» **Exercise**: Reproduce, word for word, all of the records; the pictures stay out.

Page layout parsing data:
::::

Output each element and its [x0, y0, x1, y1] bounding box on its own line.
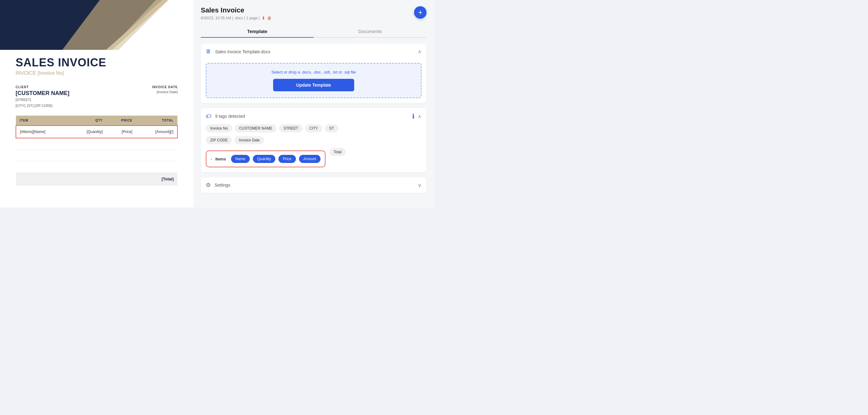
tags-section: Invoice No CUSTOMER NAME STREET CITY ST …: [201, 124, 427, 172]
doc-info: Sales Invoice 6/30/23, 10:35 AM | .docx …: [201, 6, 272, 21]
doc-header: Sales Invoice 6/30/23, 10:35 AM | .docx …: [201, 6, 427, 21]
download-icon[interactable]: ⬇: [261, 15, 265, 21]
row-qty: [Quantity]: [69, 126, 106, 138]
right-panel: Sales Invoice 6/30/23, 10:35 AM | .docx …: [193, 0, 434, 208]
tags-row-secondary: ZIP CODE Invoice Date: [206, 136, 422, 144]
tag-item-name[interactable]: Name: [231, 155, 250, 163]
file-doc-icon: 🗎: [206, 48, 211, 55]
settings-accordion: ⚙ Settings ∨: [201, 177, 427, 193]
settings-gear-icon: ⚙: [206, 182, 211, 189]
tag-item-price[interactable]: Price: [278, 155, 296, 163]
invoice-date-label: INVOICE DATE: [152, 85, 178, 89]
settings-accordion-header[interactable]: ⚙ Settings ∨: [201, 177, 427, 193]
chevron-up-icon-tags: ∧: [418, 114, 422, 119]
invoice-preview-panel: SALES INVOICE INVOICE [Invoice No] CLIEN…: [0, 0, 193, 208]
invoice-content: SALES INVOICE INVOICE [Invoice No] CLIEN…: [0, 0, 193, 195]
template-file-name: Sales Invoice Template.docx: [215, 49, 270, 54]
tag-st[interactable]: ST: [325, 124, 338, 132]
table-row-empty-3: [16, 161, 177, 173]
client-address-line2: [CITY], [ST] [ZIP CODE]: [16, 103, 69, 108]
tab-documents[interactable]: Documents: [314, 26, 427, 38]
template-header-left: 🗎 Sales Invoice Template.docx: [206, 48, 270, 55]
tag-icon: 🏷: [206, 113, 211, 120]
client-label: CLIENT: [16, 85, 69, 89]
tab-template[interactable]: Template: [201, 26, 314, 38]
col-header-qty: QTY: [69, 116, 106, 126]
doc-meta: 6/30/23, 10:35 AM | .docx | 1 page | ⬇ 🗑: [201, 15, 272, 21]
template-accordion-header[interactable]: 🗎 Sales Invoice Template.docx ∧: [201, 44, 427, 59]
template-accordion: 🗎 Sales Invoice Template.docx ∧ Select o…: [201, 44, 427, 103]
total-value: [Total]: [16, 173, 177, 185]
customer-name: [CUSTOMER NAME]: [16, 90, 69, 97]
tabs-bar: Template Documents: [201, 26, 427, 38]
tag-zip-code[interactable]: ZIP CODE: [206, 136, 232, 144]
info-icon[interactable]: ℹ: [412, 113, 415, 120]
invoice-subtitle: INVOICE [Invoice No]: [16, 70, 178, 76]
settings-label: Settings: [215, 183, 230, 188]
trash-icon[interactable]: 🗑: [267, 15, 272, 21]
invoice-date-block: INVOICE DATE [Invoice Date]: [152, 85, 178, 94]
col-header-total: TOTAL: [136, 116, 177, 126]
client-address-line1: [STREET]: [16, 97, 69, 102]
invoice-table: ITEM QTY PRICE TOTAL [#Items][Name] [Qua…: [16, 116, 178, 185]
table-row-empty-1: [16, 138, 177, 150]
tag-invoice-no[interactable]: Invoice No: [206, 124, 232, 132]
col-header-item: ITEM: [16, 116, 69, 126]
tags-accordion-header[interactable]: 🏷 9 tags detected ℹ ∧: [201, 108, 427, 124]
tag-invoice-date[interactable]: Invoice Date: [235, 136, 264, 144]
items-collapse-icon[interactable]: -: [211, 156, 212, 161]
tags-accordion: 🏷 9 tags detected ℹ ∧ Invoice No CUSTOME…: [201, 108, 427, 172]
tag-item-quantity[interactable]: Quantity: [253, 155, 276, 163]
tags-header-left: 🏷 9 tags detected: [206, 113, 245, 120]
tags-count-label: 9 tags detected: [215, 114, 245, 119]
row-price: [Price]: [106, 126, 136, 138]
doc-title: Sales Invoice: [201, 6, 272, 14]
tag-customer-name[interactable]: CUSTOMER NAME: [235, 124, 277, 132]
invoice-client-section: CLIENT [CUSTOMER NAME] [STREET] [CITY], …: [16, 85, 178, 108]
col-header-price: PRICE: [106, 116, 136, 126]
table-row-highlighted: [#Items][Name] [Quantity] [Price] [Amoun…: [16, 126, 177, 138]
tag-street[interactable]: STREET: [279, 124, 303, 132]
add-button[interactable]: +: [414, 6, 427, 19]
client-info: CLIENT [CUSTOMER NAME] [STREET] [CITY], …: [16, 85, 69, 108]
drop-zone[interactable]: Select or drop a .docx, .doc, .odt, .txt…: [206, 63, 422, 98]
invoice-title: SALES INVOICE: [16, 56, 178, 69]
tag-total[interactable]: Total: [329, 148, 346, 156]
chevron-down-icon-settings: ∨: [418, 182, 422, 188]
items-group: - Items Name Quantity Price Amount: [206, 151, 326, 167]
row-name: [#Items][Name]: [16, 126, 69, 138]
settings-header-left: ⚙ Settings: [206, 182, 230, 189]
template-upload-area: Select or drop a .docx, .doc, .odt, .txt…: [201, 63, 427, 103]
tags-row-main: Invoice No CUSTOMER NAME STREET CITY ST: [206, 124, 422, 132]
items-group-label: Items: [215, 157, 226, 161]
invoice-title-block: SALES INVOICE INVOICE [Invoice No]: [16, 56, 178, 76]
table-row-total: [Total]: [16, 173, 177, 185]
invoice-date-value: [Invoice Date]: [152, 90, 178, 94]
row-total: [Amount][/]: [136, 126, 177, 138]
drop-zone-text: Select or drop a .docx, .doc, .odt, .txt…: [213, 70, 415, 74]
tag-item-amount[interactable]: Amount: [299, 155, 320, 163]
update-template-button[interactable]: Update Template: [273, 79, 354, 91]
tag-city[interactable]: CITY: [305, 124, 322, 132]
chevron-up-icon: ∧: [418, 49, 422, 55]
table-row-empty-2: [16, 150, 177, 161]
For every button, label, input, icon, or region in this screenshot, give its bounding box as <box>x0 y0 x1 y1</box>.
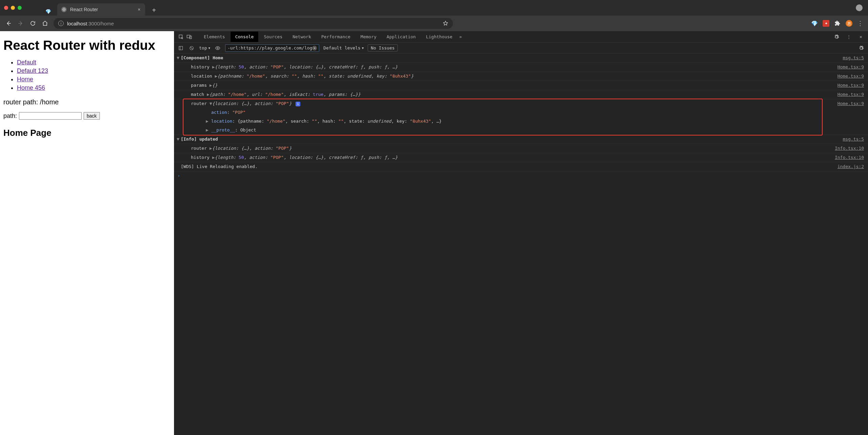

::::

» **Your solution**:
Output each element and its [x0, y0, x1, y1] bounding box on its own line.
tags-section: Invoice No CUSTOMER NAME STREET CITY ST …: [201, 124, 427, 172]
doc-info: Sales Invoice 6/30/23, 10:35 AM | .docx …: [201, 6, 272, 21]
doc-header: Sales Invoice 6/30/23, 10:35 AM | .docx …: [201, 6, 427, 21]
download-icon[interactable]: ⬇: [261, 15, 265, 21]
row-qty: [Quantity]: [69, 126, 106, 138]
right-panel: Sales Invoice 6/30/23, 10:35 AM | .docx …: [193, 0, 434, 208]
tags-row-secondary: ZIP CODE Invoice Date: [206, 136, 422, 144]
tag-item-name[interactable]: Name: [231, 155, 250, 163]
file-doc-icon: 🗎: [206, 48, 211, 55]
settings-accordion: ⚙ Settings ∨: [201, 177, 427, 193]
settings-gear-icon: ⚙: [206, 182, 211, 189]
tag-item-price[interactable]: Price: [278, 155, 296, 163]
invoice-date-label: INVOICE DATE: [152, 85, 178, 89]
settings-accordion-header[interactable]: ⚙ Settings ∨: [201, 177, 427, 193]
chevron-up-icon-tags: ∧: [418, 114, 422, 119]
invoice-preview-panel: SALES INVOICE INVOICE [Invoice No] CLIEN…: [0, 0, 193, 208]
invoice-content: SALES INVOICE INVOICE [Invoice No] CLIEN…: [0, 0, 193, 195]
template-file-name: Sales Invoice Template.docx: [215, 49, 270, 54]
tag-st[interactable]: ST: [325, 124, 338, 132]
table-row-empty-3: [16, 161, 177, 173]
client-address-line2: [CITY], [ST] [ZIP CODE]: [16, 103, 69, 108]
tab-documents[interactable]: Documents: [314, 26, 427, 38]
template-header-left: 🗎 Sales Invoice Template.docx: [206, 48, 270, 55]
tag-icon: 🏷: [206, 113, 211, 120]
client-label: CLIENT: [16, 85, 69, 89]
tab-template[interactable]: Template: [201, 26, 314, 38]
col-header-qty: QTY: [69, 116, 106, 126]
doc-meta: 6/30/23, 10:35 AM | .docx | 1 page | ⬇ 🗑: [201, 15, 272, 21]
template-accordion-header[interactable]: 🗎 Sales Invoice Template.docx ∧: [201, 44, 427, 59]
template-accordion: 🗎 Sales Invoice Template.docx ∧ Select o…: [201, 44, 427, 103]
total-value: [Total]: [16, 173, 177, 185]
customer-name: [CUSTOMER NAME]: [16, 90, 69, 97]
tabs-bar: Template Documents: [201, 26, 427, 38]
tag-zip-code[interactable]: ZIP CODE: [206, 136, 232, 144]
info-icon[interactable]: ℹ: [412, 113, 415, 120]
invoice-subtitle: INVOICE [Invoice No]: [16, 70, 178, 76]
settings-label: Settings: [215, 183, 230, 188]
trash-icon[interactable]: 🗑: [267, 15, 272, 21]
invoice-date-block: INVOICE DATE [Invoice Date]: [152, 85, 178, 94]
col-header-total: TOTAL: [136, 116, 177, 126]
client-address-line1: [STREET]: [16, 97, 69, 102]
invoice-table: ITEM QTY PRICE TOTAL [#Items][Name] [Qua…: [16, 116, 178, 185]
table-row-empty-1: [16, 138, 177, 150]
tag-invoice-no[interactable]: Invoice No: [206, 124, 232, 132]
col-header-item: ITEM: [16, 116, 69, 126]
tags-accordion-header[interactable]: 🏷 9 tags detected ℹ ∧: [201, 108, 427, 124]
tag-invoice-date[interactable]: Invoice Date: [235, 136, 264, 144]
items-collapse-icon[interactable]: -: [211, 156, 212, 161]
tags-accordion: 🏷 9 tags detected ℹ ∧ Invoice No CUSTOME…: [201, 108, 427, 172]
tag-item-quantity[interactable]: Quantity: [253, 155, 276, 163]
tags-header-left: 🏷 9 tags detected: [206, 113, 245, 120]
tags-count-label: 9 tags detected: [215, 114, 245, 119]
row-price: [Price]: [106, 126, 136, 138]
doc-title: Sales Invoice: [201, 6, 272, 14]
tag-customer-name[interactable]: CUSTOMER NAME: [235, 124, 277, 132]
invoice-client-section: CLIENT [CUSTOMER NAME] [STREET] [CITY], …: [16, 85, 178, 108]
col-header-price: PRICE: [106, 116, 136, 126]
table-row-highlighted: [#Items][Name] [Quantity] [Price] [Amoun…: [16, 126, 177, 138]
tag-street[interactable]: STREET: [279, 124, 303, 132]
add-button[interactable]: +: [414, 6, 427, 19]
client-info: CLIENT [CUSTOMER NAME] [STREET] [CITY], …: [16, 85, 69, 108]
drop-zone[interactable]: Select or drop a .docx, .doc, .odt, .txt…: [206, 63, 422, 98]
invoice-title: SALES INVOICE: [16, 56, 178, 69]
tag-total[interactable]: Total: [329, 148, 346, 156]
chevron-down-icon-settings: ∨: [418, 182, 422, 188]
items-group: - Items Name Quantity Price Amount: [206, 151, 326, 167]
row-name: [#Items][Name]: [16, 126, 69, 138]
settings-header-left: ⚙ Settings: [206, 182, 230, 189]
template-upload-area: Select or drop a .docx, .doc, .odt, .txt…: [201, 63, 427, 103]
tags-row-main: Invoice No CUSTOMER NAME STREET CITY ST: [206, 124, 422, 132]
items-group-label: Items: [215, 157, 226, 161]
invoice-title-block: SALES INVOICE INVOICE [Invoice No]: [16, 56, 178, 76]
table-row-total: [Total]: [16, 173, 177, 185]
invoice-date-value: [Invoice Date]: [152, 90, 178, 94]
row-total: [Amount][/]: [136, 126, 177, 138]
drop-zone-text: Select or drop a .docx, .doc, .odt, .txt…: [213, 70, 415, 74]
tag-item-amount[interactable]: Amount: [299, 155, 320, 163]
update-template-button[interactable]: Update Template: [273, 79, 354, 91]
tag-city[interactable]: CITY: [305, 124, 322, 132]
chevron-up-icon: ∧: [418, 49, 422, 55]
table-row-empty-2: [16, 150, 177, 161]
For every button, label, input, icon, or region in this screenshot, give its bounding box as <box>x0 y0 x1 y1</box>.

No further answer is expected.